◆ **RECORDS SUPPLIED**:
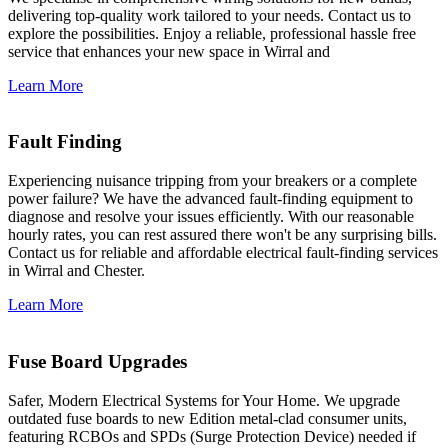
delivering top-quality work tailored to your needs. Contact us to
explore the possibilities. Enjoy a reliable, professional hassle free
service that enhances your new space in Wirral and
Learn More
Fault Finding
Experiencing nuisance tripping from your breakers or a complete
power failure? We have the advanced fault-finding equipment to
diagnose and resolve your issues efficiently. With our reasonable
hourly rates, you can rest assured there won't be any surprising bills.
Contact us for reliable and affordable electrical fault-finding services
in Wirral and Chester.
Learn More
Fuse Board Upgrades
Safer, Modern Electrical Systems for Your Home. We upgrade
outdated fuse boards to new Edition metal-clad consumer units,
featuring RCBOs and SPDs (Surge Protection Device) needed if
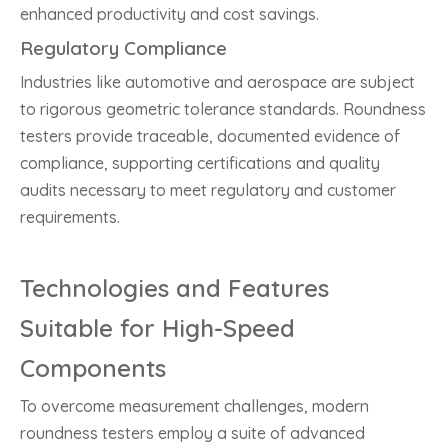
enhanced productivity and cost savings.
Regulatory Compliance
Industries like automotive and aerospace are subject
to rigorous geometric tolerance standards. Roundness
testers provide traceable, documented evidence of
compliance, supporting certifications and quality
audits necessary to meet regulatory and customer
requirements.
Technologies and Features
Suitable for High-Speed
Components
To overcome measurement challenges, modern
roundness testers employ a suite of advanced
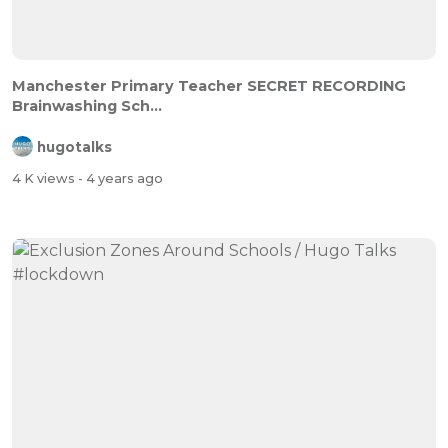
Manchester Primary Teacher SECRET RECORDING
Brainwashing Sch...
hugotalks
4 K views
- 4 years ago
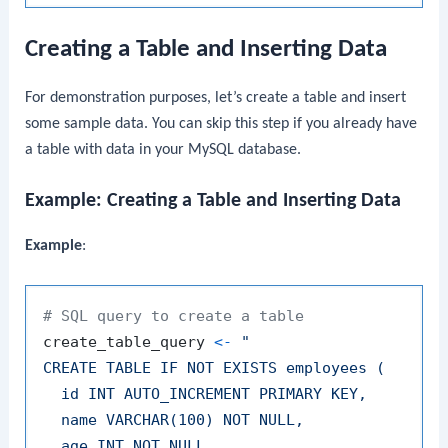
Creating a Table and Inserting Data
For demonstration purposes, let’s create a table and insert
some sample data. You can skip this step if you already have
a table with data in your MySQL database.
Example: Creating a Table and Inserting Data
Example
:
# SQL query to create a table
create_table_query 
<-
"

CREATE TABLE IF NOT EXISTS employees (

  id INT AUTO_INCREMENT PRIMARY KEY,

  name VARCHAR(100) NOT NULL,

  age INT NOT NULL,
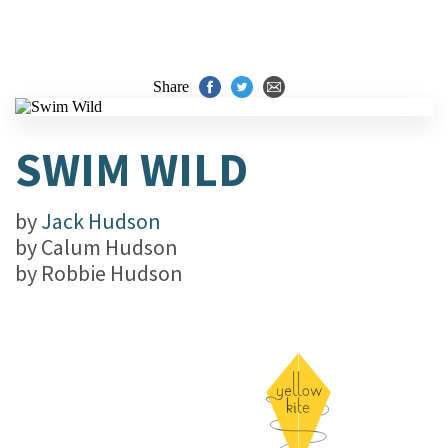
Share
SWIM WILD
by
Jack Hudson
by
Calum Hudson
by
Robbie Hudson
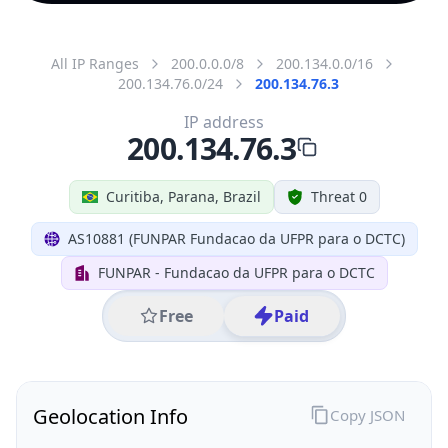
All IP Ranges
200.0.0.0/8
200.134.0.0/16
200.134.76.0/24
200.134.76.3
IP address
200.134.76.3
Curitiba, Parana, Brazil
Threat 0
AS10881 (FUNPAR Fundacao da UFPR para o DCTC)
FUNPAR - Fundacao da UFPR para o DCTC
Free
Paid
Geolocation Info
Copy JSON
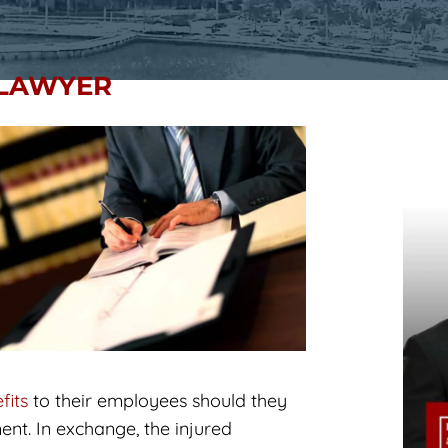
 LAWYER
fits
to their employees should they
nt. In exchange, the injured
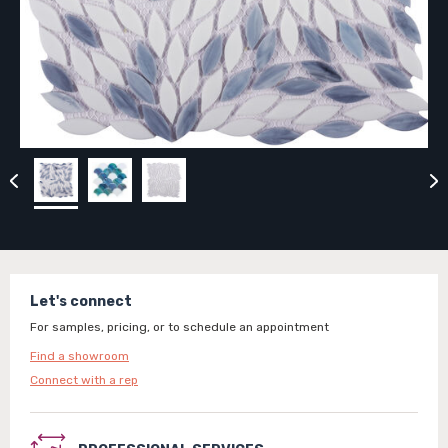
Let's connect
For samples, pricing, or to schedule an appointment
Find a showroom
Connect with a rep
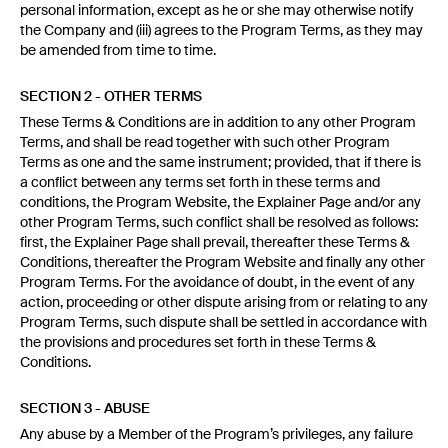
personal information, except as he or she may otherwise notify
the Company and (iii) agrees to the Program Terms, as they may
be amended from time to time.
SECTION 2 - OTHER TERMS
These Terms & Conditions are in addition to any other Program
Terms, and shall be read together with such other Program
Terms as one and the same instrument; provided, that if there is
a conflict between any terms set forth in these terms and
conditions, the Program Website, the Explainer Page and/or any
other Program Terms, such conflict shall be resolved as follows:
first, the Explainer Page shall prevail, thereafter these Terms &
Conditions, thereafter the Program Website and finally any other
Program Terms. For the avoidance of doubt, in the event of any
action, proceeding or other dispute arising from or relating to any
Program Terms, such dispute shall be settled in accordance with
the provisions and procedures set forth in these Terms &
Conditions.
SECTION 3 - ABUSE
Any abuse by a Member of the Program’s privileges, any failure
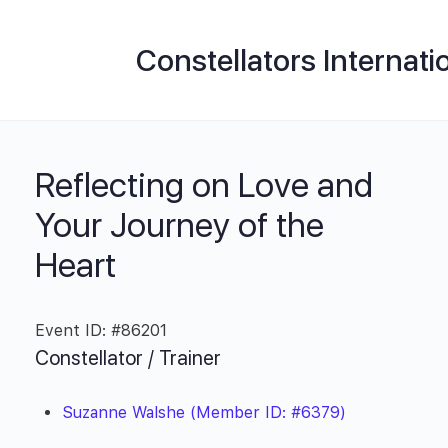
Constellators Internati
Reflecting on Love and
Your Journey of the
Heart
Event ID: #86201
Constellator / Trainer
Suzanne Walshe (Member ID: #6379)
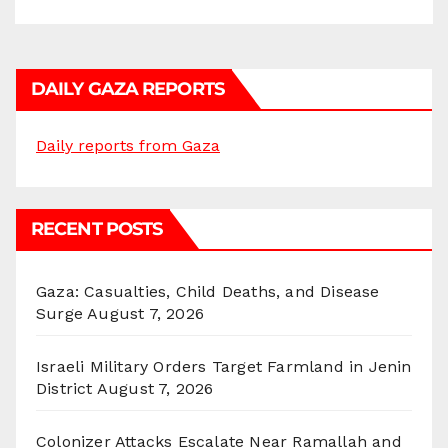
DAILY GAZA REPORTS
Daily reports from Gaza
RECENT POSTS
Gaza: Casualties, Child Deaths, and Disease
Surge
August 7, 2026
Israeli Military Orders Target Farmland in Jenin
District
August 7, 2026
Colonizer Attacks Escalate Near Ramallah and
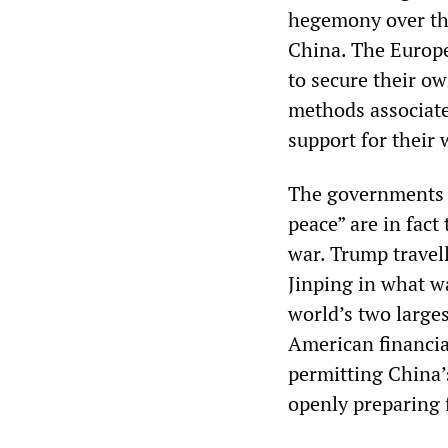
hegemony over the 
China. The Europe
to secure their ow
methods associate
support for their 
The governments s
peace” are in fact
war. Trump travel
Jinping in what wa
world’s two larges
American financia
permitting China’
openly preparing 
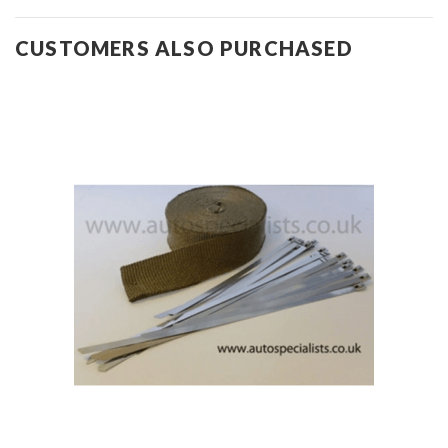
CUSTOMERS ALSO PURCHASED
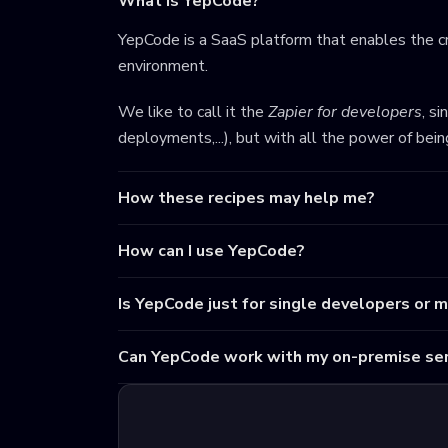
What is YepCode?
YepCode is a SaaS platform that enables the cr
environment.
We like to call it the
Zapier for developers
, s
deployments,...), but with all the power of bei
How these recipes may help me?
How can I use YepCode?
Is YepCode just for single developers or 
Can YepCode work with my on-premise ser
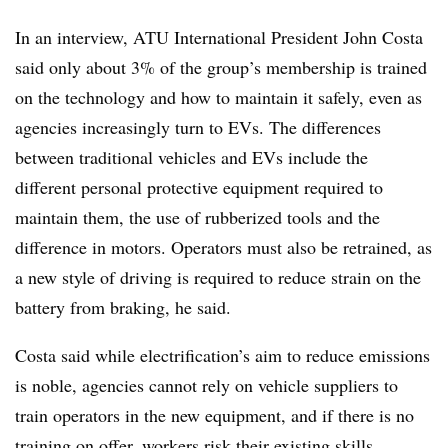
In an interview, ATU International President John Costa
said only about 3% of the group’s membership is trained
on the technology and how to maintain it safely, even as
agencies increasingly turn to EVs. The differences
between traditional vehicles and EVs include the
different personal protective equipment required to
maintain them, the use of rubberized tools and the
difference in motors. Operators must also be retrained, as
a new style of driving is required to reduce strain on the
battery from braking, he said.
Costa said while electrification’s aim to reduce emissions
is noble, agencies cannot rely on vehicle suppliers to
train operators in the new equipment, and if there is no
training on offer, workers risk their existing skills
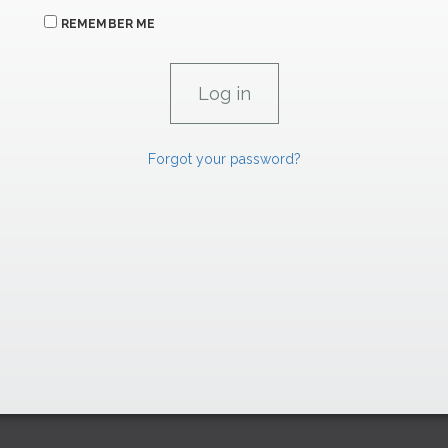
REMEMBER ME
Forgot your password?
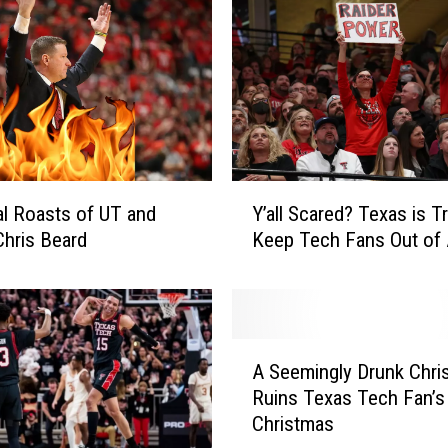
o
u
n
d
5
P
e
o
Y
p
al Roasts of UT and
Y’all Scared? Texas is Tr
’
l
hris Beard
Keep Tech Fans Out of 
a
e
l
W
l
i
S
t
c
A
h
a
A Seemingly Drunk Chri
S
L
r
Ruins Texas Tech Fan’s
e
u
e
Christmas
e
b
d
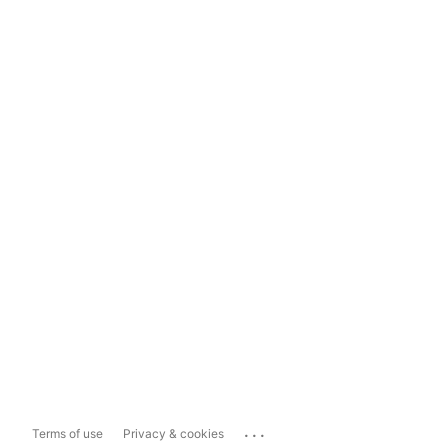
...
Terms of use
Privacy & cookies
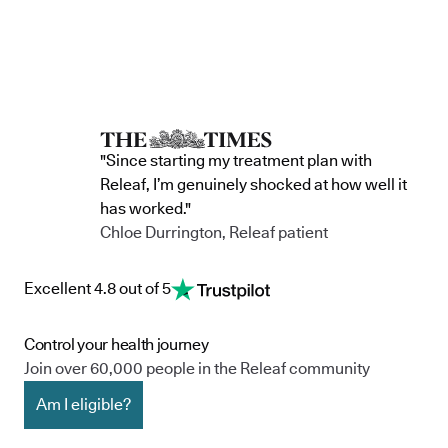
"Since starting my treatment plan with
Releaf, I’m genuinely shocked at how well it
has worked."
Chloe Durrington, Releaf patient
Excellent 4.8 out of 5
Control your health journey
Join over 60,000 people in the Releaf community
Am I eligible?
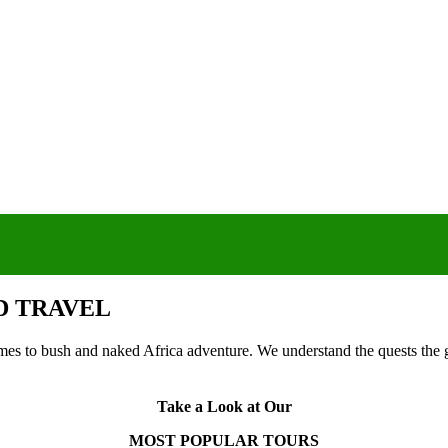
D TRAVEL
 to bush and naked Africa adventure. We understand the quests the gu
Take a Look at Our
MOST POPULAR TOURS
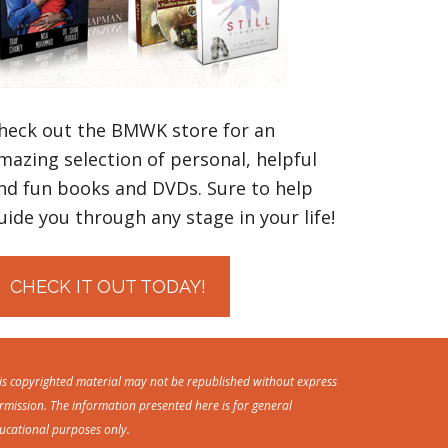
heck out the BMWK store for an
mazing selection of personal, helpful
nd fun books and DVDs. Sure to help
uide you through any stage in your life!
CHECK IT OUT TODAY!
is copyrighted material may not be republished without express
rmission. The information presented here is for general
ucational purposes only.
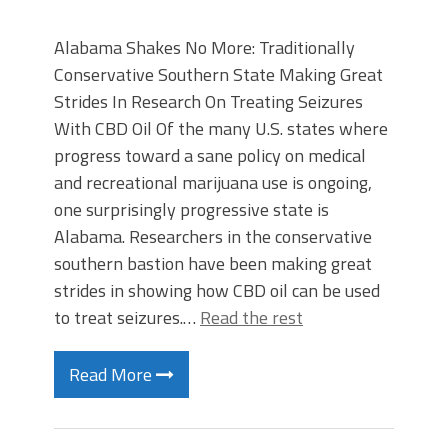
Alabama Shakes No More: Traditionally
Conservative Southern State Making Great
Strides In Research On Treating Seizures
With CBD Oil Of the many U.S. states where
progress toward a sane policy on medical
and recreational marijuana use is ongoing,
one surprisingly progressive state is
Alabama. Researchers in the conservative
southern bastion have been making great
strides in showing how CBD oil can be used
to treat seizures.…
Read the rest
Read More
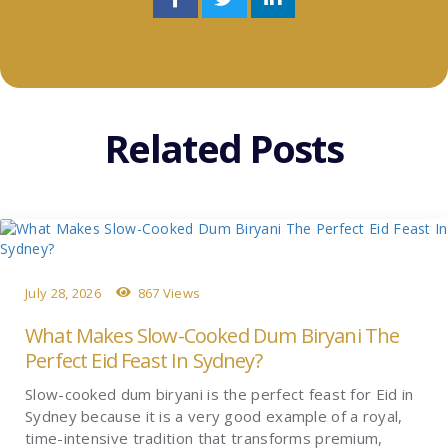
Related Posts
July 28, 2026
867 Views
What Makes Slow-Cooked Dum Biryani The
Perfect Eid Feast In Sydney?
Slow-cooked dum biryani is the perfect feast for Eid in
Sydney because it is a very good example of a royal,
time-intensive tradition that transforms premium,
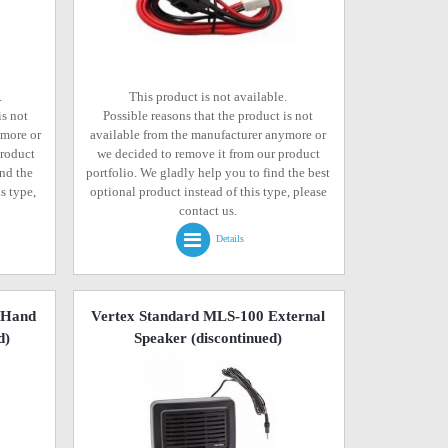
.
This product is not available.
is not
Possible reasons that the product is not
ymore or
available from the manufacturer anymore or
product
we decided to remove it from our product
ind the
portfolio. We gladly help you to find the best
s type,
optional product instead of this type, please
contact us.
Details
 Hand
Vertex Standard MLS-100 External
d)
Speaker
(discontinued)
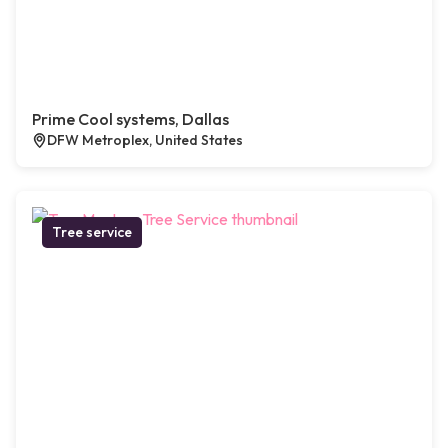
Prime Cool systems, Dallas
DFW Metroplex, United States
Tree service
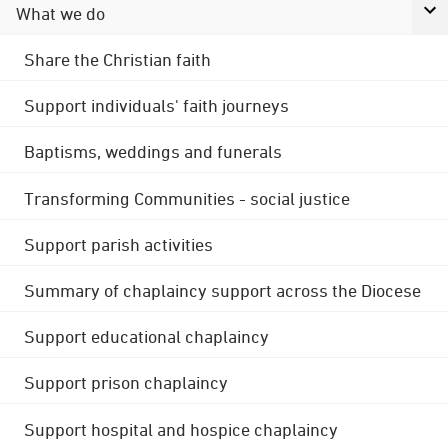
What we do
Share the Christian faith
Support individuals' faith journeys
Baptisms, weddings and funerals
Transforming Communities - social justice
Support parish activities
Summary of chaplaincy support across the Diocese
Support educational chaplaincy
Support prison chaplaincy
Support hospital and hospice chaplaincy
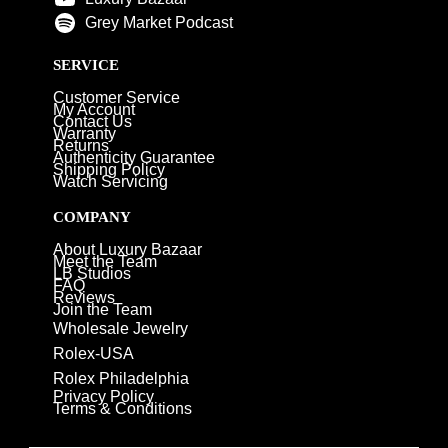
Grey Market Podcast
SERVICE
Customer Service
My Account
Contact Us
Warranty
Returns
Authenticity Guarantee
Shipping Policy
Watch Servicing
COMPANY
About Luxury Bazaar
Meet the Team
LB Studios
FAQ
Reviews
Join the Team
Wholesale Jewelry
Rolex-USA
Rolex Philadelphia
Privacy Policy
Terms & Conditions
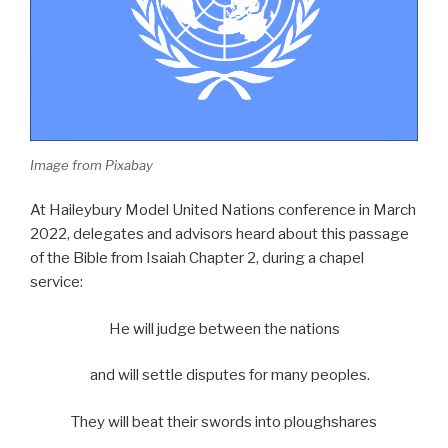
Image from Pixabay
At Haileybury Model United Nations conference in March
2022, delegates and advisors heard about this passage
of the Bible from Isaiah Chapter 2, during a chapel
service:
He will judge between the nations
and will settle disputes for many peoples.
They will beat their swords into ploughshares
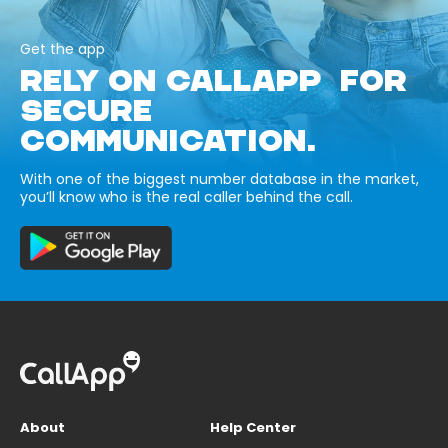
Get the app
RELY ON CALLAPP FOR
SECURE
COMMUNICATION.
With one of the biggest number database in the market,
you’ll know who is the real caller behind the call.
About
Help Center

◆ **HOW TO COMPLETE THIS TASK**:
Starting at the line containing "Jinping in what wa" and finishing at the line containing "Control your health journey", return those lines exactly as they appear above, without the pictures.

◆ **SOLUTION BELOW**:
Jinping in what wa
world’s two larges
American financia
permitting China’
openly preparing 
CUSTOMERS ALSO PURCHASED
What is YepCode?
YepCode is a SaaS platform that enables the cr
environment.
We like to call it the
Zapier for developers
, s
deployments,...), but with all the power of bei
How these recipes may help me?
How can I use YepCode?
Is YepCode just for single developers or 
Can YepCode work with my on-premise ser
In an interview, ATU International President John Costa
said only about 3% of the group’s membership is trained
on the technology and how to maintain it safely, even as
agencies increasingly turn to EVs. The differences
between traditional vehicles and EVs include the
different personal protective equipment required to
maintain them, the use of rubberized tools and the
difference in motors. Operators must also be retrained, as
a new style of driving is required to reduce strain on the
battery from braking, he said.
Costa said while electrification’s aim to reduce emissions
is noble, agencies cannot rely on vehicle suppliers to
train operators in the new equipment, and if there is no
training on offer, workers risk their existing skills
REMEMBER ME
Forgot your password?
o
u
n
d
5
P
e
o
Y
p
al Roasts of UT and
Y’all Scared? Texas is Tr
’
l
hris Beard
Keep Tech Fans Out of 
a
e
l
W
l
i
S
t
c
A
h
a
A Seemingly Drunk Chri
S
L
r
Ruins Texas Tech Fan’s
e
u
e
Christmas
e
b
d
...
Terms of use
Privacy & cookies
"Since starting my treatment plan with
Releaf, I’m genuinely shocked at how well it
has worked."
Chloe Durrington, Releaf patient
Excellent 4.8 out of 5
Control your health journey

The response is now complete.